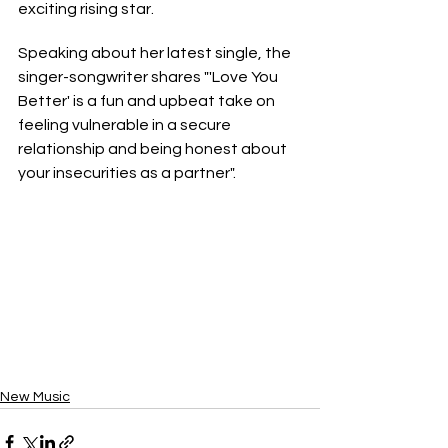
exciting rising star. 
Speaking about her latest single, the 
singer-songwriter shares "'Love You 
Better' is a fun and upbeat take on 
feeling vulnerable in a secure 
relationship and being honest about 
your insecurities as a partner".
New Music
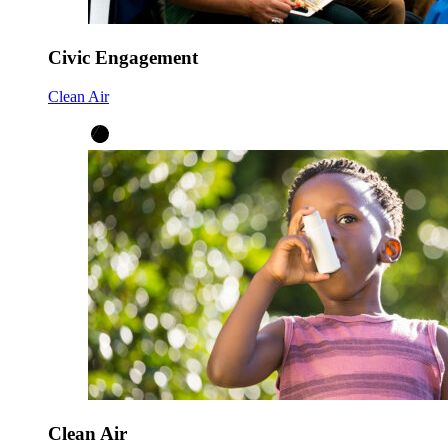
Civic Engagement
Clean Air
Clean Air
********************
GOAL OF THE EXERCISE.
Find every line in the records above that holds the word "about", and copy each one.

ANSWER FOR THE TASK.
Speaking about her latest single, the 
relationship and being honest about 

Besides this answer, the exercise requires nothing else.